Exodus 35:2 Six days shall work be done, but on the seventh day there shall be to you an holy day, a sabbath of rest to the LORD: whosoever doeth work therein shall be put to death.

In comments apparently recorded after the interview, Mr. O'Reilly corrected Mr. Maher's Deuteronomy-Exodus error, but during the interview Mr. O'Reilly's response was that as a Christian he doesn't care about the Old Testament, he's just interested in the New Testament.

Mr. Maher counters that it's still the Christian belief that the Old Testament was written by God. Mr. O'Reilly countered that, no, the Old Testament was written by prophets. Mr. Maher countered that it was nevertheless inspired by God, so how could it have errors or immoral teachings? Mr. O'Reilly countered that he doesn't know anyone who kills their neighbor over breaking the sabbath, a response that totally misses the point. Mr. Maher's mistake was in saying that capital punishment for sabbath-breaking is wrong.

Mr. O'Reilly tried to steer the conversation in his favor by suggesting that Jesus was a great moral example. Mr. Maher countered that if Jesus was in charge, America would probably have universal healthcare. Mr. O'Reilly countered that this would be possible because Jesus would multiply the loaves and the fishes.

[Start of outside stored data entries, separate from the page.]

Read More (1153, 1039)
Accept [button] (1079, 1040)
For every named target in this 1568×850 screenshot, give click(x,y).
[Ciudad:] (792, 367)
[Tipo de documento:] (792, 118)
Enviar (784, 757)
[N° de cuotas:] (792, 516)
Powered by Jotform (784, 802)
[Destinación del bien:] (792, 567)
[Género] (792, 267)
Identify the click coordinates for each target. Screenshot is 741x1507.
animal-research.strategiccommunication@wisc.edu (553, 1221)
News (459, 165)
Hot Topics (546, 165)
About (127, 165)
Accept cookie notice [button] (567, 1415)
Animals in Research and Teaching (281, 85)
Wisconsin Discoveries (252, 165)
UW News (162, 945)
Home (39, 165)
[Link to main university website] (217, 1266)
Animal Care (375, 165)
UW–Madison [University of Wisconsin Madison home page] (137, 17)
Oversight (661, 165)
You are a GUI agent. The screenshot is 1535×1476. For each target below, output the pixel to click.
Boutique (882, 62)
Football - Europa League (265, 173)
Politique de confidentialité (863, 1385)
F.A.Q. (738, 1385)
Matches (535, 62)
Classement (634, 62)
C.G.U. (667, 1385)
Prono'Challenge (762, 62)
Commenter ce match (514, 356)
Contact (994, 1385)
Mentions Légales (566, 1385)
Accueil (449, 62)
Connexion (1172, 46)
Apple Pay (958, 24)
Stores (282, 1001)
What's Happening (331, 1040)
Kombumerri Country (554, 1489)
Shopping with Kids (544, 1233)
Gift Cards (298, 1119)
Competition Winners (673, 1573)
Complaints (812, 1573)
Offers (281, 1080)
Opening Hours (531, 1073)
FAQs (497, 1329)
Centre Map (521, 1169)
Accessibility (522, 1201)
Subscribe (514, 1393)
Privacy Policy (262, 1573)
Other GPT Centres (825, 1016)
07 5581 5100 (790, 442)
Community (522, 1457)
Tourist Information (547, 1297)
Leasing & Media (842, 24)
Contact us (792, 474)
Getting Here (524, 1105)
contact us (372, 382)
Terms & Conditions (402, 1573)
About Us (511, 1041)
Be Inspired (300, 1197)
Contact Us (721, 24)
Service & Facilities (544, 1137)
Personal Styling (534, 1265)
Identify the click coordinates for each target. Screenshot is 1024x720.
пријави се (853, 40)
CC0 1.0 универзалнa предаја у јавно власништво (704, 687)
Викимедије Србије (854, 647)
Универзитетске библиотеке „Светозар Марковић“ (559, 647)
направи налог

Mr. Maher expressed complete incredulity at the idea of multiplying loaves and fishes. Mr. O'Reilly countered that if Mr. Maher wants to believe that life came from a meteorite crashing into the Earth, then he's free to believe that. Mr. O'Reilly further tried to score some points by suggesting that Mr. Maher is just as much a man of faith as himself is, only a different faith. Mr. Maher denied this.

After the clip from the interview, Mr. O'Reilly posted a correction regarding Exodus-Deuteronomy issue and alleged that in context it was God and not one's neighbors that would be taking care of killing those who broke the sabbath. Actually, however, the command was to the Israelites (as a government) to provide the death penalty for sabbath-breaking.

This is confirmed by the book of Numbers:

Numbers 15:32-36
And while the children of Israel were in the wilderness, they found a man that gathered sticks upon the sabbath day. And they that found him gathering sticks brought him unto Moses and Aaron, and unto all the congregation. And they put him in ward, because it was not declared what should be done to him. And the LORD said unto Moses, The man shall be surely put to death: all the congregation shall stone him with stones without the camp. And all the congregation brought him without the camp, and stoned him with stones, and he died; as the LORD commanded Moses.

So, sadly O'Reilly was soundly beaten by Mr. Maher, but there are excellent answers that could have been given to Mr. Maher, had Mr. O'Reilly been more familiar with Scripture.